# By applying a force of 300 N to the long end of the arm, the worker lifted a load of 1500 N to a height of 0.1 m.

**By applying a force of 300 N to the long end of the arm, the worker lifted a load of 1500 N to a height of 0.1 m. What work was done by the worker? How far was the end of the pole held by the worker?
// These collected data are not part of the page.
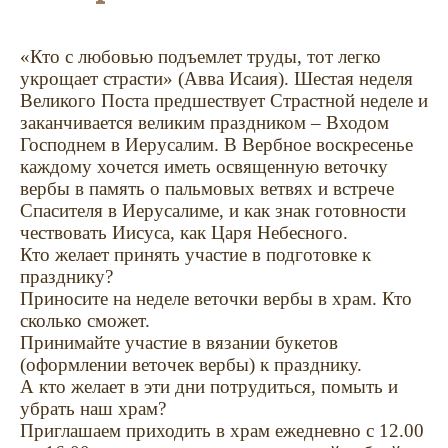
«Кто с любовью подъемлет труды, тот легко
укрощает страсти» (Авва Исаия). Шестая неделя
Великого Поста предшествует Страстной неделе и
заканчивается великим праздником – Входом
Господнем в Иерусалим. В Вербное воскресенье
каждому хочется иметь освященную веточку
вербы в память о пальмовых ветвях и встрече
Спасителя в Иерусалиме, и как знак готовности
чествовать Иисуса, как Царя Небесного.
Кто желает принять участие в подготовке к
празднику?
Приносите на неделе веточки вербы в храм. Кто
сколько сможет.
Принимайте участие в вязании букетов
(оформлении веточек вербы) к празднику.
А кто желает в эти дни потрудиться, помыть и
убрать наш храм?
Приглашаем приходить в храм ежедневно с 12.00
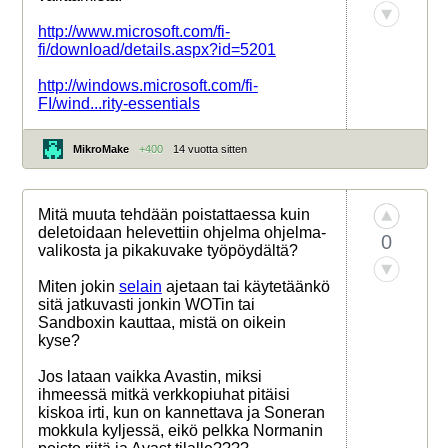
http://www.microsoft.com/fi-
fi/download/details.aspx?id=5201
http://windows.microsoft.com/fi-
FI/wind...rity-essentials
MikroMake
+400
14 vuotta sitten
Mitä muuta tehdään poistattaessa kuin
deletoidaan helevettiin ohjelma ohjelma-
0
valikosta ja pikakuvake työpöydältä?
Miten jokin
selain
ajetaan tai käytetäänkö
sitä jatkuvasti jonkin WOTin tai
Sandboxin kauttaa, mistä on oikein
kyse?
Jos lataan vaikka Avastin, miksi
ihmeessä mitkä verkkopiuhat pitäisi
kiskoa irti, kun on kannettava ja Soneran
mokkula kyljessä, eikö pelkka Normanin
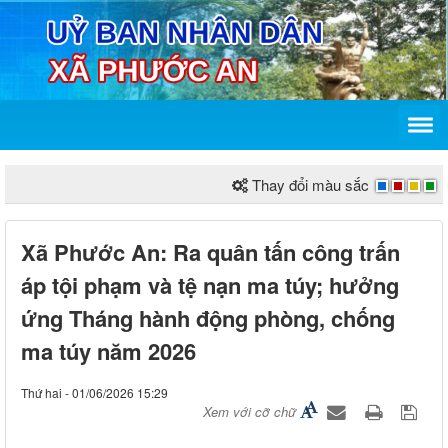
Thay đổi màu sắc
Xã Phước An: Ra quân tấn công trấn
áp tội phạm và tệ nạn ma túy; hưởng
ứng Tháng hành động phòng, chống
ma túy năm 2026
Thứ hai - 01/06/2026 15:29
Xem với cỡ chữ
What work was done by gravity?**

F1 = 300 N.

P2 = 1500 N.

h2 = 0.1 m.

g = 9.8 m / s2.

A1 -?

h1 -?

A – ?

Simple mechanisms, such as the lever, do not give a gain in mechanical work, they give a gain in strength.

Work from opposite sides of the lever is equal to each other: A1 = A2.

A1 = F1 * h1.

A2 = P2 * h2.

F1 * h1 = P2 * h2.

h1 = P2 * h2 / F1.

h1 = 1500 N * 0.1 m / 300 N = 0.5 m.

A1 = 300 N * 0.5 m = 150 J.

We express the work of gravity A by the formula: A = m * g * h2 * cos180 °.

P2 = m * g.

A = P2 * h2 * cos180 °.

A = 1500 N * 0.1 m * (-1) = -150 J.

Answer: the worker has done work A1 = 150 J, the pole has dropped to a distance of h1 = 0.5 m, gravity is doing work A = -150 J.